WHAT YOU HAVE TO DO |
When you reach the line containing "giving institutions quicker access to the", begin copying, and keep copying each line exactly until the listing ends.

SOURCE DATA |
* * *

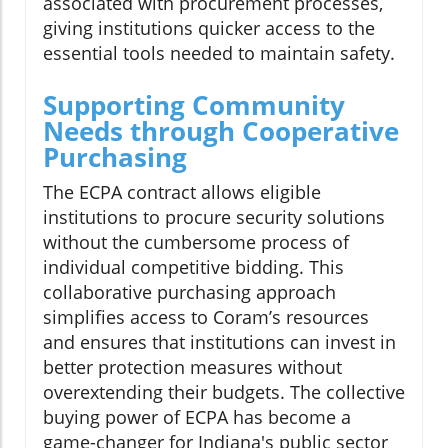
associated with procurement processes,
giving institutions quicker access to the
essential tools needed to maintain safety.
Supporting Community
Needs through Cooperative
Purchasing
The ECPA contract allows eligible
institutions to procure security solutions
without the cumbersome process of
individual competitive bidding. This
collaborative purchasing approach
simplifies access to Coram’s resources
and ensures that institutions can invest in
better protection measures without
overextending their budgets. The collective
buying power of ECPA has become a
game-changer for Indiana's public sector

* * *

TASK ANSWER |
giving institutions quicker access to the
essential tools needed to maintain safety.
Supporting Community
Needs through Cooperative
Purchasing
The ECPA contract allows eligible
institutions to procure security solutions
without the cumbersome process of
individual competitive bidding. This
collaborative purchasing approach
simplifies access to Coram’s resources
and ensures that institutions can invest in
better protection measures without
overextending their budgets. The collective
buying power of ECPA has become a
game-changer for Indiana's public sector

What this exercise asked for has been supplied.